▶ _To do_
Copy only what lies from the line containing "Fast Delivery" through the line containing "テイルズオブレガシーDLC PCダ" in the entries below, keeping both end lines exact and dropping every picture.

##### Data to examine #####

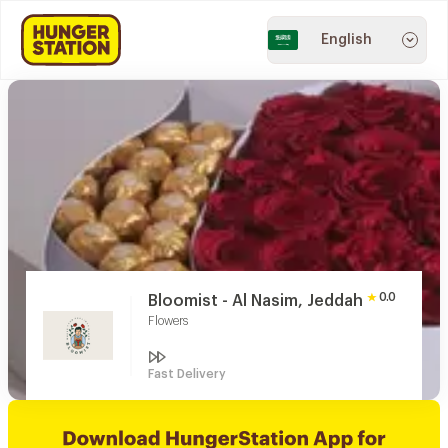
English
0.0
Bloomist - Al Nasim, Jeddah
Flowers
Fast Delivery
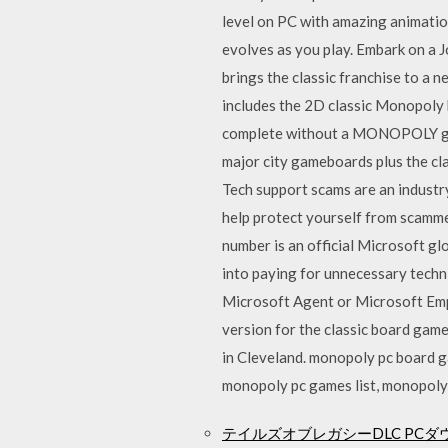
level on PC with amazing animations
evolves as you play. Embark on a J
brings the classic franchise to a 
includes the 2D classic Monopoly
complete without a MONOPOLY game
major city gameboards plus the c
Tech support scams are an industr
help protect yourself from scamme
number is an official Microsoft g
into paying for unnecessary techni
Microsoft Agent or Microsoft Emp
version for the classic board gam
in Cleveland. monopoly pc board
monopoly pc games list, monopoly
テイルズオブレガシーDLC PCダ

#####
##### Data to examine #####

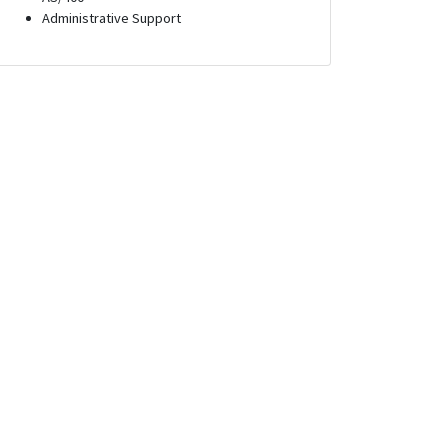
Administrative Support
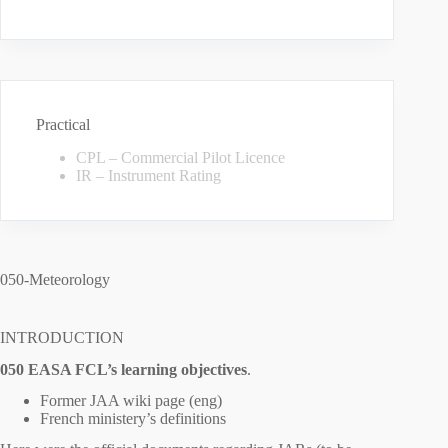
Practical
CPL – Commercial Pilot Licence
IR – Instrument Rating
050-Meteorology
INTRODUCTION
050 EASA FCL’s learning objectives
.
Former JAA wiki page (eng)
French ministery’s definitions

#####
##### Data to examine #####

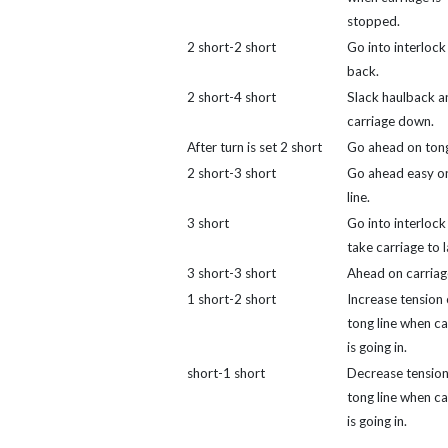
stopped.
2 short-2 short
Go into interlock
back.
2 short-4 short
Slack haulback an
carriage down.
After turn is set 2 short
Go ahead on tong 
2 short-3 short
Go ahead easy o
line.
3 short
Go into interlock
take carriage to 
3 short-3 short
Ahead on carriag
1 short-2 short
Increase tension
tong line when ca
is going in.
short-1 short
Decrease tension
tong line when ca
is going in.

#####

▶ _Output_
Fast Delivery
level on PC with amazing animations
evolves as you play. Embark on a J
brings the classic franchise to a 
includes the 2D classic Monopoly
complete without a MONOPOLY game
major city gameboards plus the c
Tech support scams are an industr
help protect yourself from scamme
number is an official Microsoft g
into paying for unnecessary techni
Microsoft Agent or Microsoft Emp
version for the classic board gam
in Cleveland. monopoly pc board
monopoly pc games list, monopoly
テイルズオブレガシーDLC PCダ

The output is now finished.